We decided to continue with a conservative approach by the use of antiplatelet therapy with clopidogrel and aspirin as prescribed. After a brief discussion with the rest of the team, we decided to place a distal protection device (FilterWire EZ®; Boston Scientific, Natick, MA, USA) (Moving image 2), then we fractured the remaining thrombus with continuous balloon inflation (Figure 6, Moving image 3). Angiographic control showed a good result, and there was no remaining thrombus in the in-stent segment; however, the flow to the posterolateral branch was TIMI 0. Interestingly, the patient remained clinically stable and no alterations were present in the ECG (Figure 7). A bare metal stent was then deployed in the proximal segment of the previous stent (Moving image 4).

Figure 6. Thrombus fracture with balloon angioplasty and distal protection device placed distally (circle).

Figure 7. Angiographic control with distal protection device full of debris.

After removal of the distal protection device, flow to the posterolateral branch was restored (TIMI 3), and the nest of the device was filled with “red” thrombus and debris (Figure 8, Moving image 5- Moving image 7).

Figure 8. Final angiographic control with TIMI 3 flow.

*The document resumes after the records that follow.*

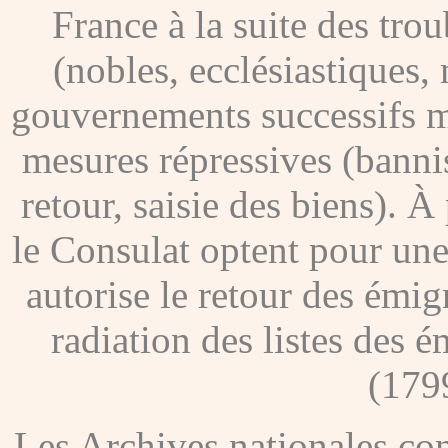
France à la suite des tro
(nobles, ecclésiastiques, 
gouvernements successifs me
mesures répressives (banni
retour, saisie des biens). À
le Consulat optent pour une
autorise le retour des émig
radiation des listes des é
(179
Les Archives nationales c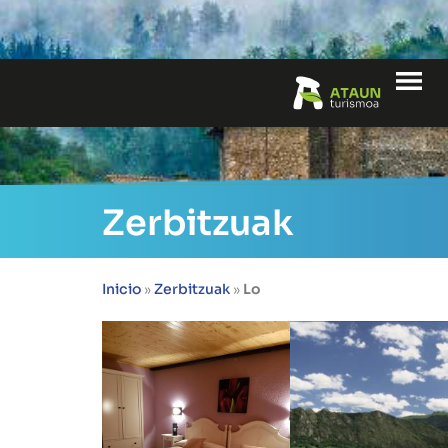
Me
Zerbitzuak
Inicio
»
Zerbitzuak
»
Lo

The cooling protocol ended after the described procedure. Eight days after the index procedure the patient was extubated without complications. CT-scan control of the brain haemorrhage showed improvement of the initial images. The patient made a good recovery during in-hospital stay without signs of motor or sensitive impairment, continued with dual antiplatelet therapy, and was discharged home after 27 days. No genetic analysis of clopidogrel response was performed because of lack of equipment during this period of time.

Conclusions

This case highlights the potential risks of the antiplatelet regimen administered in patients during acute coronary syndromes. Although there is no formal contraindication to glycoprotein IIb/IIIa antagonist use after prolonged RCP or cerebral arterial tree abnormalities, caution is mandatory when treating these high-risk patients. Usually, these patients have been excluded from safety trials.

Therapeutic hypothermia improves survival and confers neuroprotection in out-of-hospital cardiac arrest. It has been described in patients with concurrent ST-segment elevation myocardial infarction with a survival rate of 56%, and 92% of survivors discharged with a positive neurological outcome5. Recently, we described a higher than expected incidence of re-thrombotic events during the cooling and rewarming phase6. Thus, caution has to be exercised in patients requiring therapeutic hypothermia who are under current oral antiplatelet agents.

We could manage this uncommon situation by the strategy of repeated balloon inflation in order to fracture the thrombus and with the protection of a distal embolic protection device. Although the use of embolic protection devices in the setting of acute myocardial infarction has not been well demonstrated in clinical trials, in a scenario of a large vessel with high thrombus burden that cannot be removed by manual thrombectomy this strategy may be of help.

Conflict of interest statement

The authors have no conflicts of interest to declare.

Online data supplement

Moving image 1. Angiography revealing high-degree residual thrombus burden in-stent after multiple passes of thrombectomy.

Moving image 2. Angiographic image after FilterWire EZ® placement.

Moving image 3. Balloon dilatation with FilterWire EZ® in place.

Moving image 4. Stent implantation at the mid segment of RCA.

Moving image 5. Angiographic result after stent implantation with the FilterWire EZ® still in place. Posterolateral branch showed TIMI 0 flow.

Moving image 6. Removal of the FilterWire EZ®.

Moving image 7. Angiographic results after removal of the FilterWire EZ®. Flow to the posterolateral branch was restored.